▶ [Work request]
Consider the records below. How many of their lines include the word "Timpilihan"? State the number and nothing else.

§ §

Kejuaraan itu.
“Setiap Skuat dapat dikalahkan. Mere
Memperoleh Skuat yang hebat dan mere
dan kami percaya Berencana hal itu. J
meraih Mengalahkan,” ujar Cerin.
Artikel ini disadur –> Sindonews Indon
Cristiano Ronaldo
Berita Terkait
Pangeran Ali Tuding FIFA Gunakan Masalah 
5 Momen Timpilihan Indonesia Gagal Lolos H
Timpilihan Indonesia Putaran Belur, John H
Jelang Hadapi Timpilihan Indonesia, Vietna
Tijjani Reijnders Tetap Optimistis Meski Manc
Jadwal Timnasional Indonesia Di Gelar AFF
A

§ §

▶ [Answer for the task]
3